Its the first time an EU country has flexed its new export control system, brought in to try to ensure big pharmaceutical companies respect their contracts.
The move, which affects a relatively small number of the jabs, underscores a growing frustration within the bloc about the slow rollout of its vaccine drive - as well as the shortfall of promised vaccine deliveries.
The Financial Times first reported on Thursday of the ban - put in place by Italy.
An unnamed EU official has now confirmed the bloc’s executive Commission did not raise objections to the move.
Italy has been taking a tough line in dealing with vaccine shortages in the bloc, since a new government led by Mario Draghi came into power last month.
Faced with shortages of doses at the beginning of the year, the EU issued an export control system for the jabs in late January - allowing countries within the bloc to stop exports of jabs manufactured there.
Why is the EU blocking exports of the jab and how is their rollout going?
The EU has vaccinated some 8% of its population compared to more than 30% in the UK.
Australia, where the export was destined for, is still at the start of its vaccination drive.

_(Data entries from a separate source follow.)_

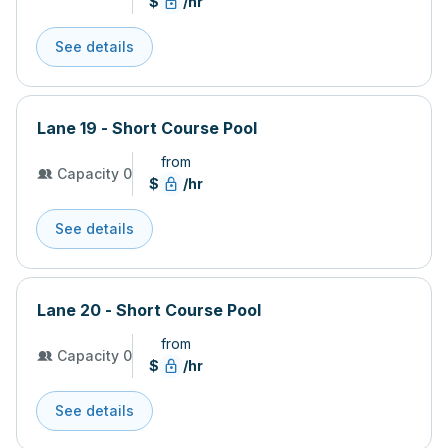
$
/hr
See details
Lane 19 - Short Course Pool
from
Capacity 0
$
/hr
See details
Lane 20 - Short Course Pool
from
Capacity 0
$
/hr
See details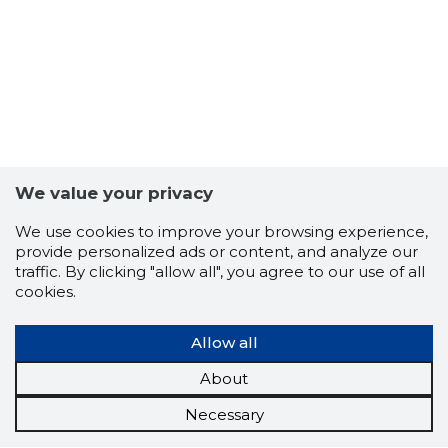
We value your privacy
We use cookies to improve your browsing experience,
provide personalized ads or content, and analyze our
traffic. By clicking "allow all", you agree to our use of all
cookies.
Allow all
About
Necessary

Blocking the export puts the EU in a sticky situation - on the one hand, it is under intense pressure to ramp up the production of vaccines in the bloc, but on the other hand it wants to remain an attractive hub for pharmaceutical giants and a fair trading partner to third countries.

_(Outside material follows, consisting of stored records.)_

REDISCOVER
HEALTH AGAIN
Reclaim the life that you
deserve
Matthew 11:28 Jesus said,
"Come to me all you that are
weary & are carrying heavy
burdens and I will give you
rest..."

The EU made preparations for the rollout of vaccinations, heavily funding research and production capacity over the past year but took longer to sign off potential vaccines and subsequently sign deals with manufacturers.

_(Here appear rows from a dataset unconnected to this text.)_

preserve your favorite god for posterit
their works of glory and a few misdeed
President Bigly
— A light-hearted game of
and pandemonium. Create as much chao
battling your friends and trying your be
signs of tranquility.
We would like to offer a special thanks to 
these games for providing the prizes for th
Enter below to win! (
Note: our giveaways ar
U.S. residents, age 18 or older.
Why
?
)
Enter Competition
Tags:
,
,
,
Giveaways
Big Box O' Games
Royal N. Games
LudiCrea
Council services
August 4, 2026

The bloc has now signed deals for six different vaccines and has 450 million people to get jabbed.
Tthe EU has ordered up to 400 million doses of the AstraZeneca jab and has sealed agreements with other companies for more than two billion shots.
The bloc says that, despite the current difficulties, it is still convinced it can vaccinate 70% of the adult population by the end of summer.
It was hoped the move would force companies to respect their contractual obligations to the bloc before commercial exports could be approved.
The EU has been in dispute with AstraZeneca because it is delivering fewer doses to the bloc than it had promised.
Of the initial order for 80 million doses to the EU in the first quarter, the company will be struggling to deliver half that quantity.
There were rumours that the company was siphoning off from EU production plants to other nations - but chief executive Pascal Soriot insisted that any shortfall was to be blamed on technical production issues only.
The company refused to comment on Thursday’s news.